Set down all of the data exactly as it appears.

Dataset entries:

──────────────────────────────

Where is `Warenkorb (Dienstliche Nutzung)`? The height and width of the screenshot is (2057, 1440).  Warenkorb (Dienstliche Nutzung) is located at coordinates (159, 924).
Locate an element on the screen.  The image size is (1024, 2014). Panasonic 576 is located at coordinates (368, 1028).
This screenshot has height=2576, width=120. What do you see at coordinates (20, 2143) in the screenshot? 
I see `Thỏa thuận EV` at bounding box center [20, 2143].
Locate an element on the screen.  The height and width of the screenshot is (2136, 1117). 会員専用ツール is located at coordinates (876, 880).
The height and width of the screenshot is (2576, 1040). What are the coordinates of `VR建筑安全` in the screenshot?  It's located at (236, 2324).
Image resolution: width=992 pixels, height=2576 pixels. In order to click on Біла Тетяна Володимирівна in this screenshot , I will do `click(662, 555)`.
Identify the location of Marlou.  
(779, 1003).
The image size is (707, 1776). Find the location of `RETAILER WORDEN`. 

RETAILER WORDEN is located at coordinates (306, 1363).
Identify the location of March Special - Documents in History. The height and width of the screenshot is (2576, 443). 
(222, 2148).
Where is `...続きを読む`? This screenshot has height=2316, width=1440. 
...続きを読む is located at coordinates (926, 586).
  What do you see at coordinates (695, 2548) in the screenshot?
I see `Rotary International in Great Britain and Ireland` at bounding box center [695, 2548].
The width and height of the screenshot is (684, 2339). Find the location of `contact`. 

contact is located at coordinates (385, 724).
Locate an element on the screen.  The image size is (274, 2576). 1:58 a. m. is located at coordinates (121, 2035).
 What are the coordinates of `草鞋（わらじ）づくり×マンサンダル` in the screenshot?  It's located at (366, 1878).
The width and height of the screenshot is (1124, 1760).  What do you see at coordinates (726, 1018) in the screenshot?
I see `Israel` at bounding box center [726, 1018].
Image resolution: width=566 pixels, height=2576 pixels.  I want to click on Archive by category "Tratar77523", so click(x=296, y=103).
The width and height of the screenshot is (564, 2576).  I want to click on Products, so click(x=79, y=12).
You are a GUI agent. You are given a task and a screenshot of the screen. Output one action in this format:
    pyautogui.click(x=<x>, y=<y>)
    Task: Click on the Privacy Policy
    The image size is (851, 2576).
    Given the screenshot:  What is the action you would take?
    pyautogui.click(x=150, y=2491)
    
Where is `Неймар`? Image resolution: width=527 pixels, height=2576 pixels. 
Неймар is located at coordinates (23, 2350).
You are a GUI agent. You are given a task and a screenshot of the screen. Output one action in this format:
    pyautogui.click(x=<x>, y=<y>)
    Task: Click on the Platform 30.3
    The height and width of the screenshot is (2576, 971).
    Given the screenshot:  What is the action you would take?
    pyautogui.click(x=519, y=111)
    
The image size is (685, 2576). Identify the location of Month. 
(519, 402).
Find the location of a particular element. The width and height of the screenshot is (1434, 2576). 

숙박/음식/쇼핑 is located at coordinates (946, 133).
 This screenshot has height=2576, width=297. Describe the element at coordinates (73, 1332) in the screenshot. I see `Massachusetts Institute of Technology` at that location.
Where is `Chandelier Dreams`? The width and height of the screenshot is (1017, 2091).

──────────────────────────────

- **TASK RESULT**:
Where is `Warenkorb (Dienstliche Nutzung)`? The height and width of the screenshot is (2057, 1440).  Warenkorb (Dienstliche Nutzung) is located at coordinates (159, 924).
Locate an element on the screen.  The image size is (1024, 2014). Panasonic 576 is located at coordinates (368, 1028).
This screenshot has height=2576, width=120. What do you see at coordinates (20, 2143) in the screenshot? 
I see `Thỏa thuận EV` at bounding box center [20, 2143].
Locate an element on the screen.  The height and width of the screenshot is (2136, 1117). 会員専用ツール is located at coordinates (876, 880).
The height and width of the screenshot is (2576, 1040). What are the coordinates of `VR建筑安全` in the screenshot?  It's located at (236, 2324).
Image resolution: width=992 pixels, height=2576 pixels. In order to click on Біла Тетяна Володимирівна in this screenshot , I will do `click(662, 555)`.
Identify the location of Marlou.  
(779, 1003).
The image size is (707, 1776). Find the location of `RETAILER WORDEN`. 

RETAILER WORDEN is located at coordinates (306, 1363).
Identify the location of March Special - Documents in History. The height and width of the screenshot is (2576, 443). 
(222, 2148).
Where is `...続きを読む`? This screenshot has height=2316, width=1440. 
...続きを読む is located at coordinates (926, 586).
  What do you see at coordinates (695, 2548) in the screenshot?
I see `Rotary International in Great Britain and Ireland` at bounding box center [695, 2548].
The width and height of the screenshot is (684, 2339). Find the location of `contact`. 

contact is located at coordinates (385, 724).
Locate an element on the screen.  The image size is (274, 2576). 1:58 a. m. is located at coordinates (121, 2035).
 What are the coordinates of `草鞋（わらじ）づくり×マンサンダル` in the screenshot?  It's located at (366, 1878).
The width and height of the screenshot is (1124, 1760).  What do you see at coordinates (726, 1018) in the screenshot?
I see `Israel` at bounding box center [726, 1018].
Image resolution: width=566 pixels, height=2576 pixels.  I want to click on Archive by category "Tratar77523", so click(x=296, y=103).
The width and height of the screenshot is (564, 2576).  I want to click on Products, so click(x=79, y=12).
You are a GUI agent. You are given a task and a screenshot of the screen. Output one action in this format:
    pyautogui.click(x=<x>, y=<y>)
    Task: Click on the Privacy Policy
    The image size is (851, 2576).
    Given the screenshot:  What is the action you would take?
    pyautogui.click(x=150, y=2491)
    
Where is `Неймар`? Image resolution: width=527 pixels, height=2576 pixels. 
Неймар is located at coordinates (23, 2350).
You are a GUI agent. You are given a task and a screenshot of the screen. Output one action in this format:
    pyautogui.click(x=<x>, y=<y>)
    Task: Click on the Platform 30.3
    The height and width of the screenshot is (2576, 971).
    Given the screenshot:  What is the action you would take?
    pyautogui.click(x=519, y=111)
    
The image size is (685, 2576). Identify the location of Month. 
(519, 402).
Find the location of a particular element. The width and height of the screenshot is (1434, 2576). 

숙박/음식/쇼핑 is located at coordinates (946, 133).
 This screenshot has height=2576, width=297. Describe the element at coordinates (73, 1332) in the screenshot. I see `Massachusetts Institute of Technology` at that location.
Where is `Chandelier Dreams`? The width and height of the screenshot is (1017, 2091).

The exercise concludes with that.